Use Cutting-Edge Open-Weight AI Coding Models in Kilo Code
Get the top open-source and open-weight AI models in Kilo Code: GLM-5.1 and GLM-5 when you want hosted agentic coding, MiniMax M2.5 for practical free OSS workflows, Trinity Large Thinking for open reasoning, and local models you run yourself. No vendor lock-in.

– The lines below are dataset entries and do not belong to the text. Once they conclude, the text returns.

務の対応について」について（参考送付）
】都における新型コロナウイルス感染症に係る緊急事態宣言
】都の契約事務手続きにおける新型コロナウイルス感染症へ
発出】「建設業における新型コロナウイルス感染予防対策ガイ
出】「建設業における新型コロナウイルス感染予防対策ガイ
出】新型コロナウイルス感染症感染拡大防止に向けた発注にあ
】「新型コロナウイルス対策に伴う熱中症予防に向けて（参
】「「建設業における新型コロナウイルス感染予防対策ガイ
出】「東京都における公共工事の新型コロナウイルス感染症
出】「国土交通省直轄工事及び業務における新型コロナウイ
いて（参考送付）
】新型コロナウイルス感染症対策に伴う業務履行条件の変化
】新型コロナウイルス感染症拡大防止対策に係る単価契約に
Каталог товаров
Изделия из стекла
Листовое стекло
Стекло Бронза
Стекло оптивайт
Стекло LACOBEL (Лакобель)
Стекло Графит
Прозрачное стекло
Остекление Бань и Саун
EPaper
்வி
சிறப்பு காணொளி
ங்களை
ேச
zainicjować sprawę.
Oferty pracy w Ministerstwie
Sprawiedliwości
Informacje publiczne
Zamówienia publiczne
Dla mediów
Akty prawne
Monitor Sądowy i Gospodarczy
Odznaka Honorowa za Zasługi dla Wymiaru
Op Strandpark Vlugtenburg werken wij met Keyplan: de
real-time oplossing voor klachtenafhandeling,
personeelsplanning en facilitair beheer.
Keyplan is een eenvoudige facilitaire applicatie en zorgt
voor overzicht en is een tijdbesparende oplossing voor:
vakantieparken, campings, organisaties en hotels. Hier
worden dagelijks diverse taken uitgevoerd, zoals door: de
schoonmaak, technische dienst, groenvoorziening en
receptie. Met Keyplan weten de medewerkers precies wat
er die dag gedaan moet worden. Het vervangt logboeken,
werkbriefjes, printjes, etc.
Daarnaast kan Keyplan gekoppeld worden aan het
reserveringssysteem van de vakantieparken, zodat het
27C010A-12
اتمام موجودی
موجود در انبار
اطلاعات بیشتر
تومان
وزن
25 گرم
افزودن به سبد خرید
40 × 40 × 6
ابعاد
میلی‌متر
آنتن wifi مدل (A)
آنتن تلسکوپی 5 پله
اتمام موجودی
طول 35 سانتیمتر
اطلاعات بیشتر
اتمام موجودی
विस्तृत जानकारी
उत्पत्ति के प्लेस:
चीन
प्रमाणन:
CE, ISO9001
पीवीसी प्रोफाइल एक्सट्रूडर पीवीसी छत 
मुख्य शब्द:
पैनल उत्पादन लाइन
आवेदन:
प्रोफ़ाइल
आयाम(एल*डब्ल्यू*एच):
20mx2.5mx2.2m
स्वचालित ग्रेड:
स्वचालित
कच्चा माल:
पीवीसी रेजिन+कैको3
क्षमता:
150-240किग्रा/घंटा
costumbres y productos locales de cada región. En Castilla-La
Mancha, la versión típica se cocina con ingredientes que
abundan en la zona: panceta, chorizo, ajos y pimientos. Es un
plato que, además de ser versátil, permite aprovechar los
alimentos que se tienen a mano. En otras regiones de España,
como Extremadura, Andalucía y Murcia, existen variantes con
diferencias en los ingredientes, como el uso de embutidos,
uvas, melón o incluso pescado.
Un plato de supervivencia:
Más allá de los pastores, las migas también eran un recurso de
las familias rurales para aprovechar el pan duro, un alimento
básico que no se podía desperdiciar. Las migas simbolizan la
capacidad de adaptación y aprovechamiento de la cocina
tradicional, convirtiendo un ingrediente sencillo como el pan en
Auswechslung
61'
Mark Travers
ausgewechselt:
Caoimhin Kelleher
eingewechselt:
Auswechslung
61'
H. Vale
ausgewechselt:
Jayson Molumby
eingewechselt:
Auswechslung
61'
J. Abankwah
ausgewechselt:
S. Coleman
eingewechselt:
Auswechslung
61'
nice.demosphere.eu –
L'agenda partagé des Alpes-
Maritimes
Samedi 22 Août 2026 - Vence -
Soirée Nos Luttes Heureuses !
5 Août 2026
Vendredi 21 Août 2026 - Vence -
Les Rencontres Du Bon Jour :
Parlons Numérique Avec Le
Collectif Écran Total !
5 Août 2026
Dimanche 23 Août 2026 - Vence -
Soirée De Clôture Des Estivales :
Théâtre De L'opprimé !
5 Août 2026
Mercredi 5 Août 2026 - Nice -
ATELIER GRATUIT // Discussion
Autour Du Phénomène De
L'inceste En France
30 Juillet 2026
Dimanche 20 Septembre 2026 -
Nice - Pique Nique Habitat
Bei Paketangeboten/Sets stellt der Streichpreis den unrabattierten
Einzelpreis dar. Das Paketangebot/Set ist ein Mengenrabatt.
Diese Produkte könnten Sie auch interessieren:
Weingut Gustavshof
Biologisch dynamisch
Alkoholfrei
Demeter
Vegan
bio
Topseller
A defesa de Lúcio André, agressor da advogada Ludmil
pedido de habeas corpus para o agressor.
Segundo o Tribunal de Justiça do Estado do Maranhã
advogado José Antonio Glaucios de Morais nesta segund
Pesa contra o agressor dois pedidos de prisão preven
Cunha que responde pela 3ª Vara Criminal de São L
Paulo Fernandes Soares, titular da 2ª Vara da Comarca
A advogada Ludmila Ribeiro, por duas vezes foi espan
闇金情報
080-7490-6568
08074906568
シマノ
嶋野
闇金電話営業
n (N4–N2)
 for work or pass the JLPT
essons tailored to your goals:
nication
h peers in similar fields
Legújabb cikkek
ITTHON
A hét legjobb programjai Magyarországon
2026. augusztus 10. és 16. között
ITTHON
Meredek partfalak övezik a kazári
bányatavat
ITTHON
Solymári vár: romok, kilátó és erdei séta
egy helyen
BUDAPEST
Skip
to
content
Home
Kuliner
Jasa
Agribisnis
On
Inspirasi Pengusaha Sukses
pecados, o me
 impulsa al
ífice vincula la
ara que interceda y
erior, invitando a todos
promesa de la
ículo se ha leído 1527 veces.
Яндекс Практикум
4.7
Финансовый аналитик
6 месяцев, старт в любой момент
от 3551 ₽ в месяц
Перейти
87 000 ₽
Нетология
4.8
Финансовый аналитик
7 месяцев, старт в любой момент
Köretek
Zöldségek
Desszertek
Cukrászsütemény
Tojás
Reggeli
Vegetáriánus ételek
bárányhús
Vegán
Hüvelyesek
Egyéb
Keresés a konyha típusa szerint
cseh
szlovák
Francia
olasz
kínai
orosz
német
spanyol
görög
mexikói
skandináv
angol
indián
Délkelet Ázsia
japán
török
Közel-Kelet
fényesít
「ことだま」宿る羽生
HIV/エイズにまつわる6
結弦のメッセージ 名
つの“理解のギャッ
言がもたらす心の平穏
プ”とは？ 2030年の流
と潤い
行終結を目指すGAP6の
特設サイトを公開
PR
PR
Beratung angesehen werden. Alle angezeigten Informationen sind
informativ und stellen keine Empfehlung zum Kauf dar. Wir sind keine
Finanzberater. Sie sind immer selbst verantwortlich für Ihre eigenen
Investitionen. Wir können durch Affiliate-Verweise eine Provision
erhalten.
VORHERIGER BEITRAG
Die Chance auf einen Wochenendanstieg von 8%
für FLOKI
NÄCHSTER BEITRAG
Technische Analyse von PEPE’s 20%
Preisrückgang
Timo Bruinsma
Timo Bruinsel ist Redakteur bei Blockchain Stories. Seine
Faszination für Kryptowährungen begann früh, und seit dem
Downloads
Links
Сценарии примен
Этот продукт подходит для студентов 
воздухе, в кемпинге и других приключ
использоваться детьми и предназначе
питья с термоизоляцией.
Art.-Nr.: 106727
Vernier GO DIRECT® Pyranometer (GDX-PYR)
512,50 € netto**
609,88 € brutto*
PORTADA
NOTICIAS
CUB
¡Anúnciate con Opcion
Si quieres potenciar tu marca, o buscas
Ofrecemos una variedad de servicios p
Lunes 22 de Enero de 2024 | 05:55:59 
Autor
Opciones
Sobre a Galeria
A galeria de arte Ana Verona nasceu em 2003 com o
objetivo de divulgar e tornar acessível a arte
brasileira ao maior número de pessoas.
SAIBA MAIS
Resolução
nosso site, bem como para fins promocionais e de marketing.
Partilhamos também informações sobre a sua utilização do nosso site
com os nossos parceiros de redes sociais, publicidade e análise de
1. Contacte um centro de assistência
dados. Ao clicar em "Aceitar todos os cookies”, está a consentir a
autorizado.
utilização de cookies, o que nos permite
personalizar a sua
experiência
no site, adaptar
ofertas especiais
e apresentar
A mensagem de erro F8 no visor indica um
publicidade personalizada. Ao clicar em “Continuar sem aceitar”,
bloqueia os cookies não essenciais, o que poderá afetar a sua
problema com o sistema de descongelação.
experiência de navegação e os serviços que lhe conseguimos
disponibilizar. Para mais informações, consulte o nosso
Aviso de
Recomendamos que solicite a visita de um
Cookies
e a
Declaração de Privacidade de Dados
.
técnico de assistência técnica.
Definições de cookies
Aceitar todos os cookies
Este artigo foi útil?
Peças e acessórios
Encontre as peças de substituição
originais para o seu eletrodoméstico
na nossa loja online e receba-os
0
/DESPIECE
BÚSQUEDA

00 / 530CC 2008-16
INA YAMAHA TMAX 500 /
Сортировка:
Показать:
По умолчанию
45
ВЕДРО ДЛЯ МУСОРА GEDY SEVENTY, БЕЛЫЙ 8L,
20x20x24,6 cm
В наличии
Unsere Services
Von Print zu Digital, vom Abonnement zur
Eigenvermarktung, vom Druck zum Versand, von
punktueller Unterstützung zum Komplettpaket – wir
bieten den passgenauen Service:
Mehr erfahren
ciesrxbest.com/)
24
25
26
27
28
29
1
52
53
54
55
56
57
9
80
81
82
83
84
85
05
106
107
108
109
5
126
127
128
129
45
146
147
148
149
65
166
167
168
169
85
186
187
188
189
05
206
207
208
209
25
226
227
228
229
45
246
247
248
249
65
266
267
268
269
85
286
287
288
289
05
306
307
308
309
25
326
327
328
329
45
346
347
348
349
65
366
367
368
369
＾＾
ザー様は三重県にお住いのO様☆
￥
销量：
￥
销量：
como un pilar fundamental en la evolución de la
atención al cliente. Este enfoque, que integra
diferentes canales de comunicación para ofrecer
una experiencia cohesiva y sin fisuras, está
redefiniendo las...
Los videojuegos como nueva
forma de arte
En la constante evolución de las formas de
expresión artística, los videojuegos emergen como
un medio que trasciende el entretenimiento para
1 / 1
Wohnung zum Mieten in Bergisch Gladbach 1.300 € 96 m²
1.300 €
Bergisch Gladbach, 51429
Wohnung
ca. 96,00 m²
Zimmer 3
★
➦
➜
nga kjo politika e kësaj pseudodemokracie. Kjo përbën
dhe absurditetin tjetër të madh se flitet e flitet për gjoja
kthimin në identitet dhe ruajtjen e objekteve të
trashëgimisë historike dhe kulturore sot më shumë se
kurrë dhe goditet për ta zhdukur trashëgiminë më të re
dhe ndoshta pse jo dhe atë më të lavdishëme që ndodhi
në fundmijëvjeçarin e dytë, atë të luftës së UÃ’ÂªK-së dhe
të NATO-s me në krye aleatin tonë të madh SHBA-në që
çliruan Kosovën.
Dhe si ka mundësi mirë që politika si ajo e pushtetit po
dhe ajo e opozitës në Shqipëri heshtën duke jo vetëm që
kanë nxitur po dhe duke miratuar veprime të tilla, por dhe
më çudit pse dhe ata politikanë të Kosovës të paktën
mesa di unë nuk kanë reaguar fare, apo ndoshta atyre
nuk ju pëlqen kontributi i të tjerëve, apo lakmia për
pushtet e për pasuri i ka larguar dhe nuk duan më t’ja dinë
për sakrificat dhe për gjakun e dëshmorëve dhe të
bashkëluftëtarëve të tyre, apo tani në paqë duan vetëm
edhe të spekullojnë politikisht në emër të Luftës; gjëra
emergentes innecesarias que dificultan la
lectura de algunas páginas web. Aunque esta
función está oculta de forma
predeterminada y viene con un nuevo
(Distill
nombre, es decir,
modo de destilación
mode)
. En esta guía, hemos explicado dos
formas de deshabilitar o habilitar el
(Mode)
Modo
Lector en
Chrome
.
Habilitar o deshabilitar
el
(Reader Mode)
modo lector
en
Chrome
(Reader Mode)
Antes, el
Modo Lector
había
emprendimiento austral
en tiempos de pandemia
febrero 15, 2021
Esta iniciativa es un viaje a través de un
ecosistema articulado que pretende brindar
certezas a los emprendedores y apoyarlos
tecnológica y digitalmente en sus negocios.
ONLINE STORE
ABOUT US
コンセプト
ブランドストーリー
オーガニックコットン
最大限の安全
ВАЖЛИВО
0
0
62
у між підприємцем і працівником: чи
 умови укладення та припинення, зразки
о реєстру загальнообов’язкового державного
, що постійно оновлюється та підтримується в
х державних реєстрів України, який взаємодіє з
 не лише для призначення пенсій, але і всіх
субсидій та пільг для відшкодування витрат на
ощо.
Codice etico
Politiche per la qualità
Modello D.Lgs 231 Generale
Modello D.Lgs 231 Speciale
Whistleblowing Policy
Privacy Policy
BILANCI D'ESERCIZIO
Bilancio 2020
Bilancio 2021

Latest Open-Weight Releases to Watch
The open model frontier is moving every week. These releases are worth tracking now: use Kilo-hosted models when they appear in the picker, use local runtimes for downloaded weights, or connect OpenAI-compatible providers with BYOK.
GLM-5.1
GLM-5.1 is Z.ai's newest model for agentic engineering. It is designed to stay productive across long sessions: breaking down ambiguous problems, running experiments, reading terminal output, identifying blockers, and revising strategy over many tool calls.
GLM-5
GLM-5 is an Apache-licensed 744B-A40B open foundation model built for complex systems design and long-horizon agent workflows. Z.ai publishes local-serving guidance and weights for teams that want to host the GLM-5 series themselves.
Trinity Large Thinking
Arcee upgraded Trinity Large from a preview instruct model into a thinking model for multi-turn tool calling, cleaner instruction following, and stable long-horizon agent loops. The weights are released under Apache 2.0.
MiniMax M2.5
MiniMax M2.5 is a high-throughput open-weight coding model built for real-world productivity. Kilo developers are using the free hosted variant heavily across coding and agent workflows, making it one of the most practical OSS models to try first.
Open Source Never Sleeps
Innovation isn't limited to Silicon Valley. Open-source AI models come from labs and researchers across the globe, democratizing access to cutting-edge technology.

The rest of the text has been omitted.